(Provided data)

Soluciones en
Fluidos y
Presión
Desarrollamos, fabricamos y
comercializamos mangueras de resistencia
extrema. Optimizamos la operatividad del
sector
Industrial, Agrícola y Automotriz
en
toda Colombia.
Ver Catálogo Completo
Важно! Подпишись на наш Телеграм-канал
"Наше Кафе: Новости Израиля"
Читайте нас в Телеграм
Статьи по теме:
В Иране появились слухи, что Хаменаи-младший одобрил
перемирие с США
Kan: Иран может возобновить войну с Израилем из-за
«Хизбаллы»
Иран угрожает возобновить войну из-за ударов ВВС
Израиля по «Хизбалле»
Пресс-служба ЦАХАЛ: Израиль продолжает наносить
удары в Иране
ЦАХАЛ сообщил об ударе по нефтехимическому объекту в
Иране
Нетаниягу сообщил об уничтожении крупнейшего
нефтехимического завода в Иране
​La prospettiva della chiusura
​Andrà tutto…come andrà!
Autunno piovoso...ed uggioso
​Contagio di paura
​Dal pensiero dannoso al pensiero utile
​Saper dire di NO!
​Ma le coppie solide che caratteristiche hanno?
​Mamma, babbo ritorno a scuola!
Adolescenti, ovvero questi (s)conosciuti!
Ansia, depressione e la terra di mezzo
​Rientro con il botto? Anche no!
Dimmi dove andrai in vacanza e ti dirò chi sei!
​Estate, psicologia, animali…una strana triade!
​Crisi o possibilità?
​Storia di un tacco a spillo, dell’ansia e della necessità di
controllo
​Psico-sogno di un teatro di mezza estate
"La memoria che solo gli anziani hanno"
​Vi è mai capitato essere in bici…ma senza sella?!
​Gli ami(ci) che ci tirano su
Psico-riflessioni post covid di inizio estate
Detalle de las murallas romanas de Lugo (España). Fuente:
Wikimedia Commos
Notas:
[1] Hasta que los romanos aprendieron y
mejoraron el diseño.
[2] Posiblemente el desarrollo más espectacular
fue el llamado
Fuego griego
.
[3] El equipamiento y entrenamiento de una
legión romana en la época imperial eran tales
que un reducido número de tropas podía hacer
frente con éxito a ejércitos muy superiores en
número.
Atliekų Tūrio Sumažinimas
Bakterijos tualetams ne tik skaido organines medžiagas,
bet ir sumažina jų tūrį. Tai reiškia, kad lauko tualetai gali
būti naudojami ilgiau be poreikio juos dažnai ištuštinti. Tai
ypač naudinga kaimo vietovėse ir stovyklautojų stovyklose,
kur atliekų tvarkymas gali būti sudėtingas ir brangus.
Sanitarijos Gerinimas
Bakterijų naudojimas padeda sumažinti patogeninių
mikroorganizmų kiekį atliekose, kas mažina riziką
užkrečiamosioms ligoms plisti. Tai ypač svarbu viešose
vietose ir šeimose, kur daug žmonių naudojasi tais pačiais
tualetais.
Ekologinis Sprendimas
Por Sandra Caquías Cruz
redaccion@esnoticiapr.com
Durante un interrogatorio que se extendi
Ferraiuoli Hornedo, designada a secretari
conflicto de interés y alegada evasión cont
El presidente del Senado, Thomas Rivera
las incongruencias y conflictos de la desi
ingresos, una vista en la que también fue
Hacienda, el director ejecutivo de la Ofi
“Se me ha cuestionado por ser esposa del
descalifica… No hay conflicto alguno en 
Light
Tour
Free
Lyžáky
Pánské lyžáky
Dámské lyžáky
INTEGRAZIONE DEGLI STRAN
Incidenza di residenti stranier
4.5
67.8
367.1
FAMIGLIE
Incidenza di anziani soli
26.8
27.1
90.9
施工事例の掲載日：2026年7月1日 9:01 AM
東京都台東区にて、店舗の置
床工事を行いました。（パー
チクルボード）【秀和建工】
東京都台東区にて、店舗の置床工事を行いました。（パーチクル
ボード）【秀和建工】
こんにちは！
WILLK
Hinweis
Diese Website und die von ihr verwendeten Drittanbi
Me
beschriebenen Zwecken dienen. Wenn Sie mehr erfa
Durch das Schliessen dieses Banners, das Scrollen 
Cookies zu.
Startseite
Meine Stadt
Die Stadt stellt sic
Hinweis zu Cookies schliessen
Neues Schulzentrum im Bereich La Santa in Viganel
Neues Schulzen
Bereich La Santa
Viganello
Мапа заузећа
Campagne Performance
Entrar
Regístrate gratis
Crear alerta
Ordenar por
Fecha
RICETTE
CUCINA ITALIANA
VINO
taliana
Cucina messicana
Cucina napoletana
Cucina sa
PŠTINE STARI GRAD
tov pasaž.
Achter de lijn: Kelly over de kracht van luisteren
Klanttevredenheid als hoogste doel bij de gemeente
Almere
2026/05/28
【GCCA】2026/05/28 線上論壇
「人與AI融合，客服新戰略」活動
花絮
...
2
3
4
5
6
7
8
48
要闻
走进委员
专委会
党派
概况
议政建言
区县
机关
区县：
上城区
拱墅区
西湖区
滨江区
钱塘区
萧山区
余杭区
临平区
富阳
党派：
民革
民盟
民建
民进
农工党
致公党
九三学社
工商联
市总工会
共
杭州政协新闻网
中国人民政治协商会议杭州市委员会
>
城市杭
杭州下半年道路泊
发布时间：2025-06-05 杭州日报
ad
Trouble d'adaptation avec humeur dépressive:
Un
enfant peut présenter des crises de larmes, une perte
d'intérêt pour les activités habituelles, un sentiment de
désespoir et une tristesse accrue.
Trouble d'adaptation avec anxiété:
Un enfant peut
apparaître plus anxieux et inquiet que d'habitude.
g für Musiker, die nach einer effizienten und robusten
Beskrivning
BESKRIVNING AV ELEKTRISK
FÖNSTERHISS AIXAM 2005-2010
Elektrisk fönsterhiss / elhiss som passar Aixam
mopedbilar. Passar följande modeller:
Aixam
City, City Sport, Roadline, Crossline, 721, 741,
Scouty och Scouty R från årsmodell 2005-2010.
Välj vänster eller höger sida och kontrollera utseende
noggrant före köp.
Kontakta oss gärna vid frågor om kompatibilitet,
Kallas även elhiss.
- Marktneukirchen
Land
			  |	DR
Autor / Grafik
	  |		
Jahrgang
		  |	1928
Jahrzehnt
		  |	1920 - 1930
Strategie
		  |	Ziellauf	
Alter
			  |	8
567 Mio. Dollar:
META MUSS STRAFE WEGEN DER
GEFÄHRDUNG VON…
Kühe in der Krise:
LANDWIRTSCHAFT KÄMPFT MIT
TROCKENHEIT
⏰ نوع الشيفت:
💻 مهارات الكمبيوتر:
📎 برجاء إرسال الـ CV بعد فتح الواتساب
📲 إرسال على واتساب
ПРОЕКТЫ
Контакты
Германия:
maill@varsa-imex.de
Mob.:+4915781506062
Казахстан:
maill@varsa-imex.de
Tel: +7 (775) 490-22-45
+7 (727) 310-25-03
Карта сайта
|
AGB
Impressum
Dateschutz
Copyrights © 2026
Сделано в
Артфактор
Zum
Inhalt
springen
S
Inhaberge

(End Provided data)

§ Task requirements
Would you output every line of the listing exactly?

§ Task output
Soluciones en
Fluidos y
Presión
Desarrollamos, fabricamos y
comercializamos mangueras de resistencia
extrema. Optimizamos la operatividad del
sector
Industrial, Agrícola y Automotriz
en
toda Colombia.
Ver Catálogo Completo
Важно! Подпишись на наш Телеграм-канал
"Наше Кафе: Новости Израиля"
Читайте нас в Телеграм
Статьи по теме:
В Иране появились слухи, что Хаменаи-младший одобрил
перемирие с США
Kan: Иран может возобновить войну с Израилем из-за
«Хизбаллы»
Иран угрожает возобновить войну из-за ударов ВВС
Израиля по «Хизбалле»
Пресс-служба ЦАХАЛ: Израиль продолжает наносить
удары в Иране
ЦАХАЛ сообщил об ударе по нефтехимическому объекту в
Иране
Нетаниягу сообщил об уничтожении крупнейшего
нефтехимического завода в Иране
​La prospettiva della chiusura
​Andrà tutto…come andrà!
Autunno piovoso...ed uggioso
​Contagio di paura
​Dal pensiero dannoso al pensiero utile
​Saper dire di NO!
​Ma le coppie solide che caratteristiche hanno?
​Mamma, babbo ritorno a scuola!
Adolescenti, ovvero questi (s)conosciuti!
Ansia, depressione e la terra di mezzo
​Rientro con il botto? Anche no!
Dimmi dove andrai in vacanza e ti dirò chi sei!
​Estate, psicologia, animali…una strana triade!
​Crisi o possibilità?
​Storia di un tacco a spillo, dell’ansia e della necessità di
controllo
​Psico-sogno di un teatro di mezza estate
"La memoria che solo gli anziani hanno"
​Vi è mai capitato essere in bici…ma senza sella?!
​Gli ami(ci) che ci tirano su
Psico-riflessioni post covid di inizio estate
Detalle de las murallas romanas de Lugo (España). Fuente:
Wikimedia Commos
Notas:
[1] Hasta que los romanos aprendieron y
mejoraron el diseño.
[2] Posiblemente el desarrollo más espectacular
fue el llamado
Fuego griego
.
[3] El equipamiento y entrenamiento de una
legión romana en la época imperial eran tales
que un reducido número de tropas podía hacer
frente con éxito a ejércitos muy superiores en
número.
Atliekų Tūrio Sumažinimas
Bakterijos tualetams ne tik skaido organines medžiagas,
bet ir sumažina jų tūrį. Tai reiškia, kad lauko tualetai gali
būti naudojami ilgiau be poreikio juos dažnai ištuštinti. Tai
ypač naudinga kaimo vietovėse ir stovyklautojų stovyklose,
kur atliekų tvarkymas gali būti sudėtingas ir brangus.
Sanitarijos Gerinimas
Bakterijų naudojimas padeda sumažinti patogeninių
mikroorganizmų kiekį atliekose, kas mažina riziką
užkrečiamosioms ligoms plisti. Tai ypač svarbu viešose
vietose ir šeimose, kur daug žmonių naudojasi tais pačiais
tualetais.
Ekologinis Sprendimas
Por Sandra Caquías Cruz
redaccion@esnoticiapr.com
Durante un interrogatorio que se extendi
Ferraiuoli Hornedo, designada a secretari
conflicto de interés y alegada evasión cont
El presidente del Senado, Thomas Rivera
las incongruencias y conflictos de la desi
ingresos, una vista en la que también fue
Hacienda, el director ejecutivo de la Ofi
“Se me ha cuestionado por ser esposa del
descalifica… No hay conflicto alguno en 
Light
Tour
Free
Lyžáky
Pánské lyžáky
Dámské lyžáky
INTEGRAZIONE DEGLI STRAN
Incidenza di residenti stranier
4.5
67.8
367.1
FAMIGLIE
Incidenza di anziani soli
26.8
27.1
90.9
施工事例の掲載日：2026年7月1日 9:01 AM
東京都台東区にて、店舗の置
床工事を行いました。（パー
チクルボード）【秀和建工】
東京都台東区にて、店舗の置床工事を行いました。（パーチクル
ボード）【秀和建工】
こんにちは！
WILLK
Hinweis
Diese Website und die von ihr verwendeten Drittanbi
Me
beschriebenen Zwecken dienen. Wenn Sie mehr erfa
Durch das Schliessen dieses Banners, das Scrollen 
Cookies zu.
Startseite
Meine Stadt
Die Stadt stellt sic
Hinweis zu Cookies schliessen
Neues Schulzentrum im Bereich La Santa in Viganel
Neues Schulzen
Bereich La Santa
Viganello
Мапа заузећа
Campagne Performance
Entrar
Regístrate gratis
Crear alerta
Ordenar por
Fecha
RICETTE
CUCINA ITALIANA
VINO
taliana
Cucina messicana
Cucina napoletana
Cucina sa
PŠTINE STARI GRAD
tov pasaž.
Achter de lijn: Kelly over de kracht van luisteren
Klanttevredenheid als hoogste doel bij de gemeente
Almere
2026/05/28
【GCCA】2026/05/28 線上論壇
「人與AI融合，客服新戰略」活動
花絮
...
2
3
4
5
6
7
8
48
要闻
走进委员
专委会
党派
概况
议政建言
区县
机关
区县：
上城区
拱墅区
西湖区
滨江区
钱塘区
萧山区
余杭区
临平区
富阳
党派：
民革
民盟
民建
民进
农工党
致公党
九三学社
工商联
市总工会
共
杭州政协新闻网
中国人民政治协商会议杭州市委员会
>
城市杭
杭州下半年道路泊
发布时间：2025-06-05 杭州日报
ad
Trouble d'adaptation avec humeur dépressive:
Un
enfant peut présenter des crises de larmes, une perte
d'intérêt pour les activités habituelles, un sentiment de
désespoir et une tristesse accrue.
Trouble d'adaptation avec anxiété:
Un enfant peut
apparaître plus anxieux et inquiet que d'habitude.
g für Musiker, die nach einer effizienten und robusten
Beskrivning
BESKRIVNING AV ELEKTRISK
FÖNSTERHISS AIXAM 2005-2010
Elektrisk fönsterhiss / elhiss som passar Aixam
mopedbilar. Passar följande modeller:
Aixam
City, City Sport, Roadline, Crossline, 721, 741,
Scouty och Scouty R från årsmodell 2005-2010.
Välj vänster eller höger sida och kontrollera utseende
noggrant före köp.
Kontakta oss gärna vid frågor om kompatibilitet,
Kallas även elhiss.
- Marktneukirchen
Land
			  |	DR
Autor / Grafik
	  |		
Jahrgang
		  |	1928
Jahrzehnt
		  |	1920 - 1930
Strategie
		  |	Ziellauf	
Alter
			  |	8
567 Mio. Dollar:
META MUSS STRAFE WEGEN DER
GEFÄHRDUNG VON…
Kühe in der Krise:
LANDWIRTSCHAFT KÄMPFT MIT
TROCKENHEIT
⏰ نوع الشيفت:
💻 مهارات الكمبيوتر:
📎 برجاء إرسال الـ CV بعد فتح الواتساب
📲 إرسال على واتساب
ПРОЕКТЫ
Контакты
Германия:
maill@varsa-imex.de
Mob.:+4915781506062
Казахстан:
maill@varsa-imex.de
Tel: +7 (775) 490-22-45
+7 (727) 310-25-03
Карта сайта
|
AGB
Impressum
Dateschutz
Copyrights © 2026
Сделано в
Артфактор
Zum
Inhalt
springen
S
Inhaberge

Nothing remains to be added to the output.